I will begin simple, with a look at one of my blank scoresheets--it's just a bunch of empty blocks in a 9x9 grid. I originally made this in the DOS Brief text editor prior to the 1998 season, using a lot of “_” and “|” symbols. The lines weren’t solid, so I eventually traced them down for 1999 or so. Later I would scan it as a PDF and touch it up a little bit in Photoshop, but it still has non-perfect lines which to me grants it a little character that you don’t get from using a computer to draw the lines precisely. I have a couple facsimile versions created in Excel (which I use now for any new scoresheets I make--it might not be as capable graphically as some other programs but making grids is something that spreadsheet software does very well), but there’s nothing like the original article for me.

* Why a 9x9 grid? You do realize that the average team doesn’t even use half of those scoreboxes in a game, right?

One of the great things about the Project Scoresheet is that it pioneered the use of numbered boxes rather than a box for every batter to hit in every inning. This was a great way to conserve space, but it also makes it harder to view the inning as a standalone unit. I prefer to see each inning on its own. Yes, a team batting around is a mild inconvenience, and splits up an inning into two columns, but I’ve never understood why some people freak out about and start crossing off the inning headings and pushing each inning down a column.

* No room for statistical lines (AB-R-H-BI and the like)?

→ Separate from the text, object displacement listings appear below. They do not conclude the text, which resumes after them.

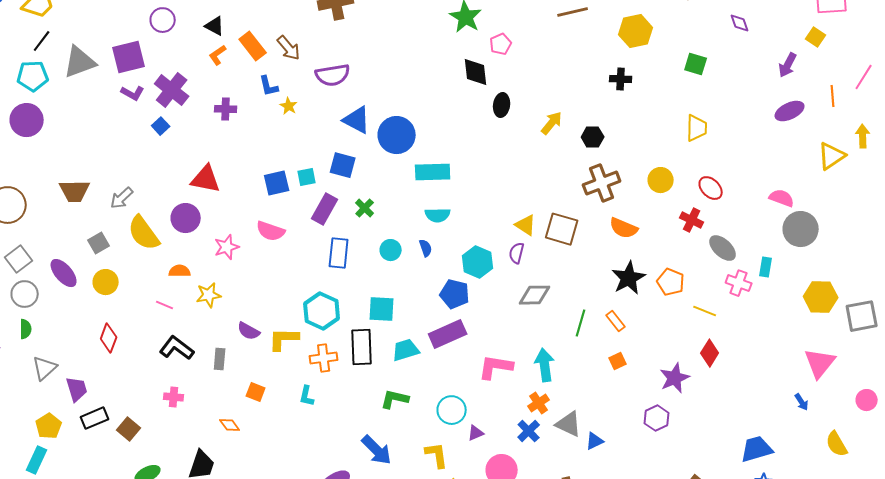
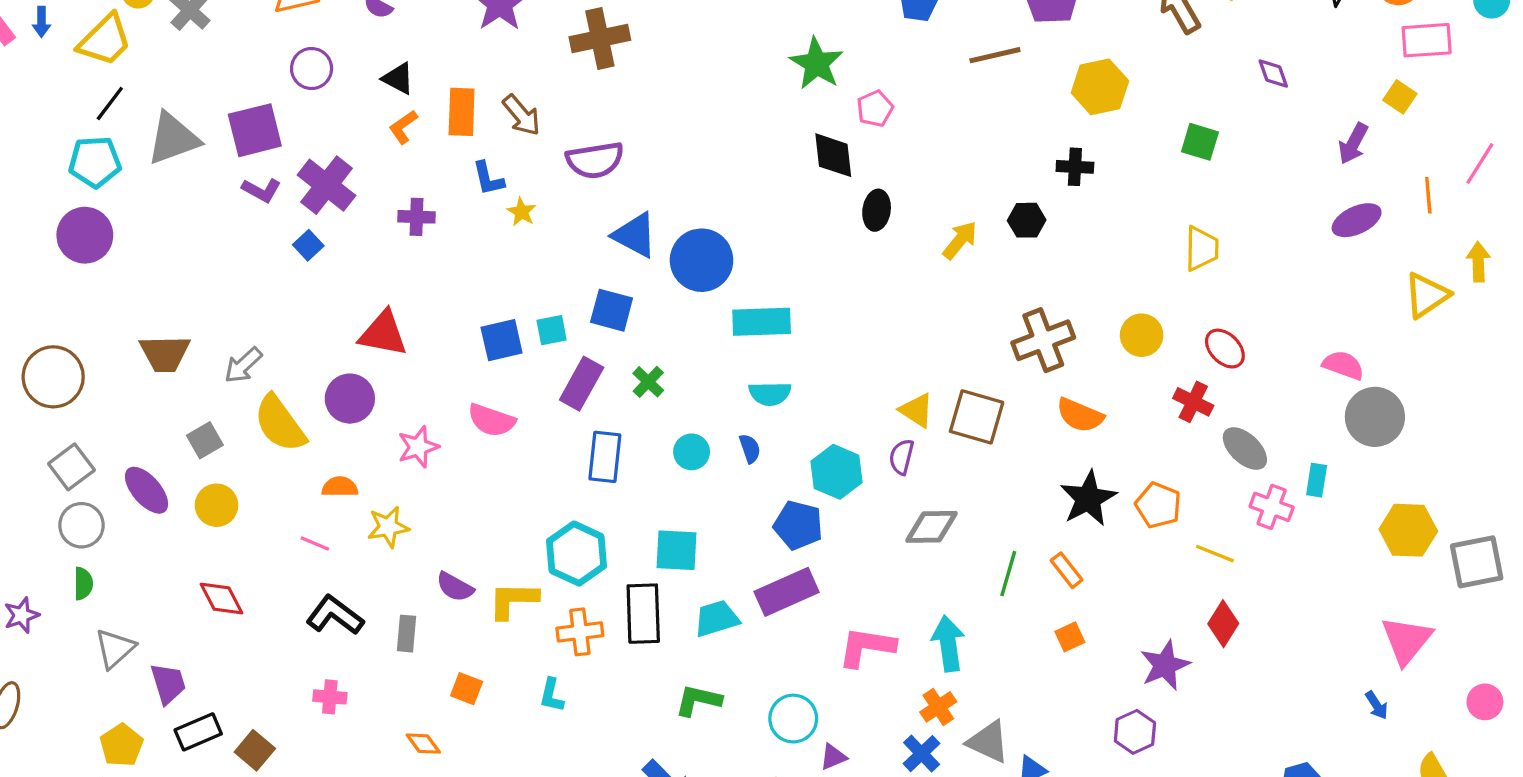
orange rectangle: (253, 46) -> (462, 112), turned 40
black hexagon: (593, 137) -> (1027, 220), moved
red diamond: (109, 338) -> (222, 599), turned -48

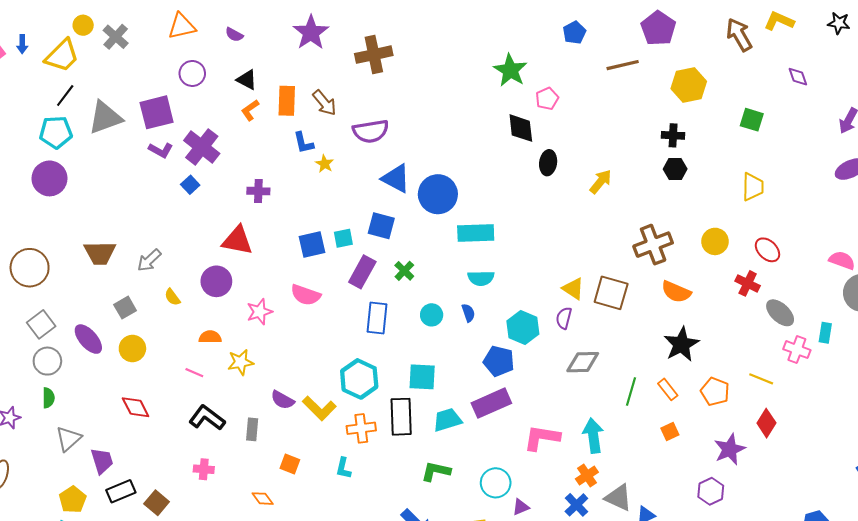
purple cross: (417, 217) -> (258, 191), moved
black hexagon: (1027, 220) -> (675, 169), moved
yellow semicircle: (280, 424) -> (172, 297), size x0.5
orange pentagon: (1158, 505) -> (715, 392), moved
yellow L-shape: (513, 600) -> (319, 408), turned -136

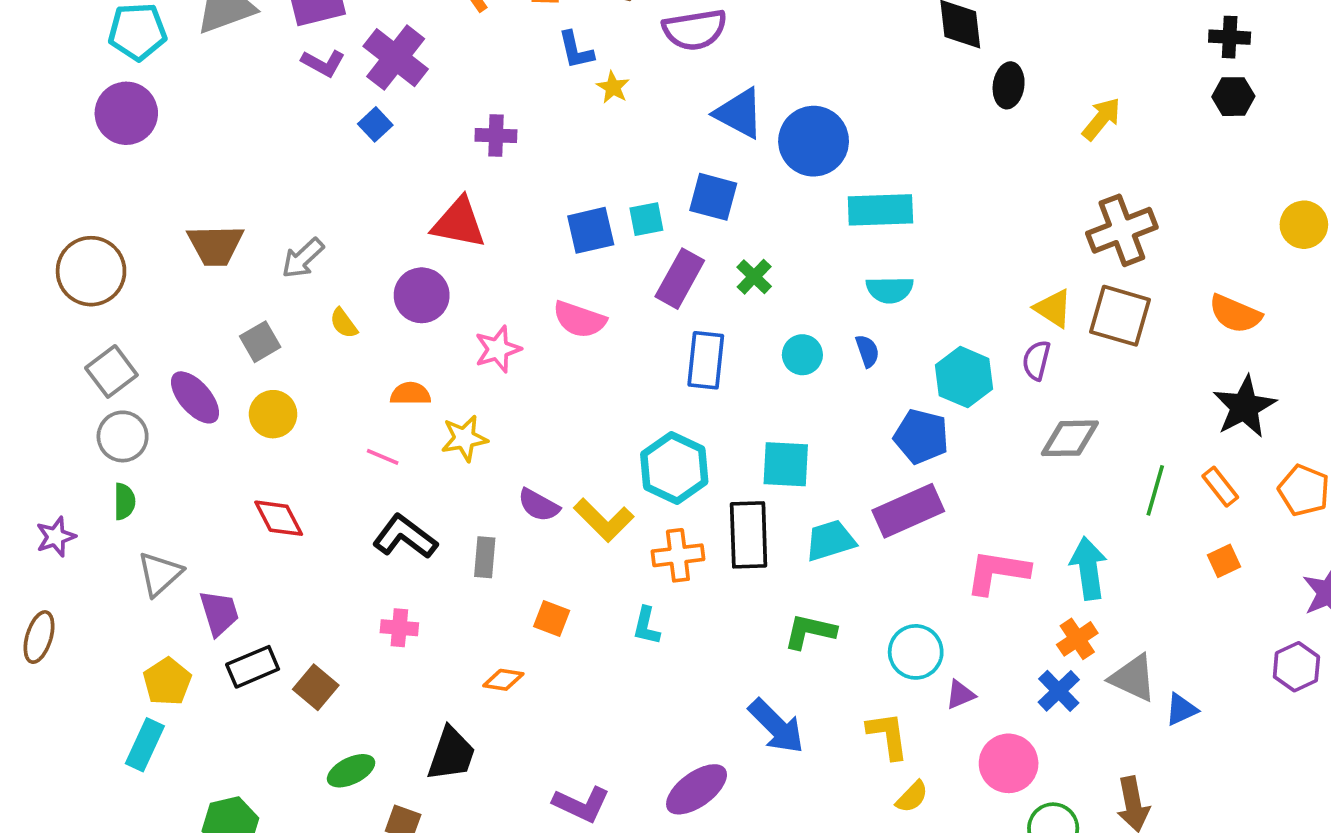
brown cross: (653, 245) -> (1122, 230), moved
orange diamond: (263, 499) -> (503, 680), turned -45

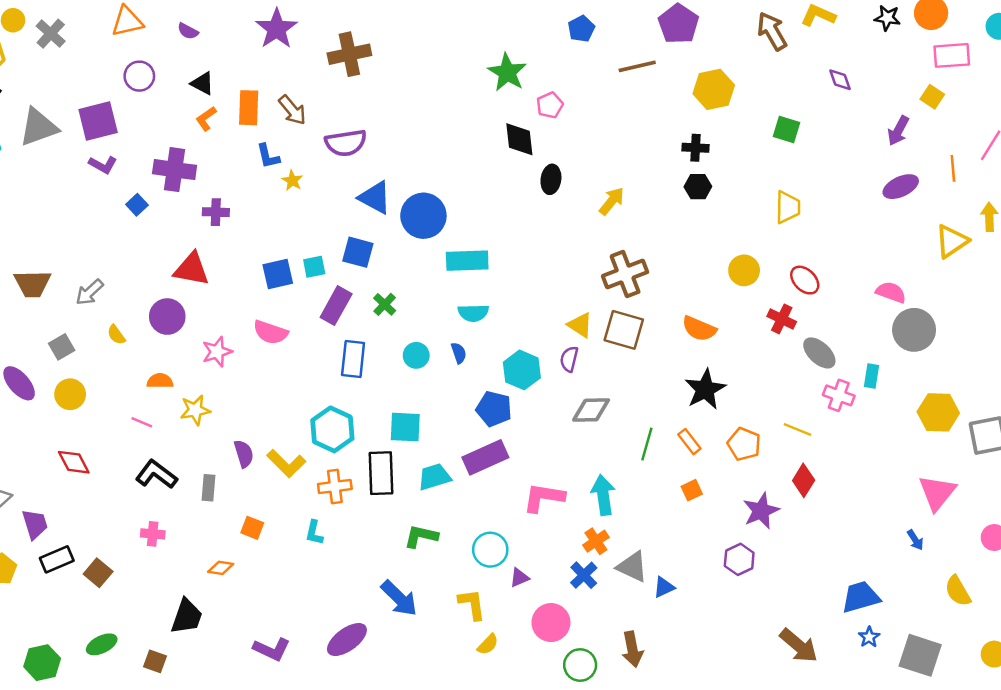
purple cross: (396, 58) -> (175, 170), moved, turned -30
purple semicircle: (539, 505) -> (244, 454), turned -136
green ellipse: (351, 771) -> (102, 644), moved

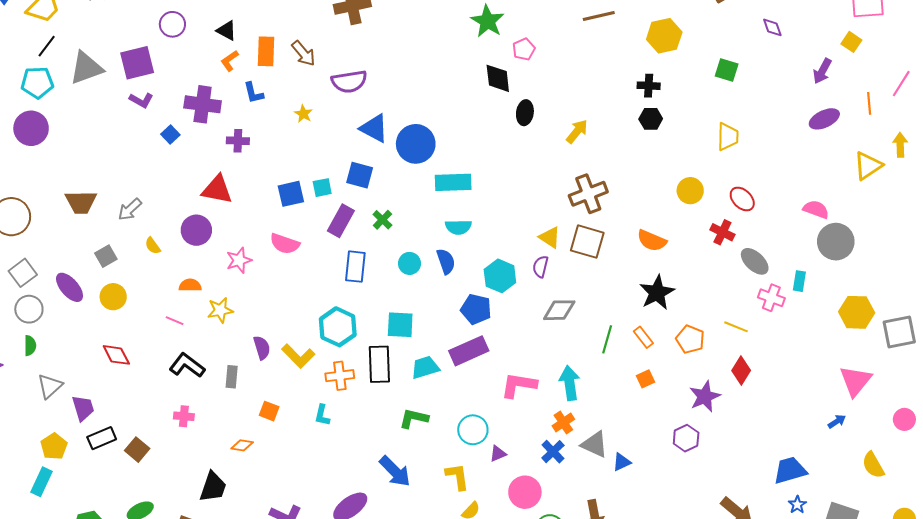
blue L-shape: (268, 156) -> (254, 93), moved
blue semicircle: (459, 353) -> (446, 261), size x1.4
blue arrow: (915, 540) -> (837, 421), turned -90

Nope. I don’t think that standard compiled statistics for a single game tell you much of anything, and the sort of boilerplate box score is something that is very easy to obtain online (although some of them aren’t so accurate). I’m already sacrificing space by using the 9x9 format; I don’t want to waste any more on stat lines. Plus, if you fill them in as the game goes on, it’s another distraction and you have a bunch of ugly tallies on your sheet. If you wait until the game is over to finish your scoresheet, then it’s just work.

* No diamonds?

Nope, I’ve never liked them. They’re great if you just want a quick snapshot of where the runners are, but if you’re trying to record a lot of detail on how runners advanced, they get in the way. I split the box up into four corners for each of the bases, but I don’t think a visual aid like a diamond is necessary to accomplish this.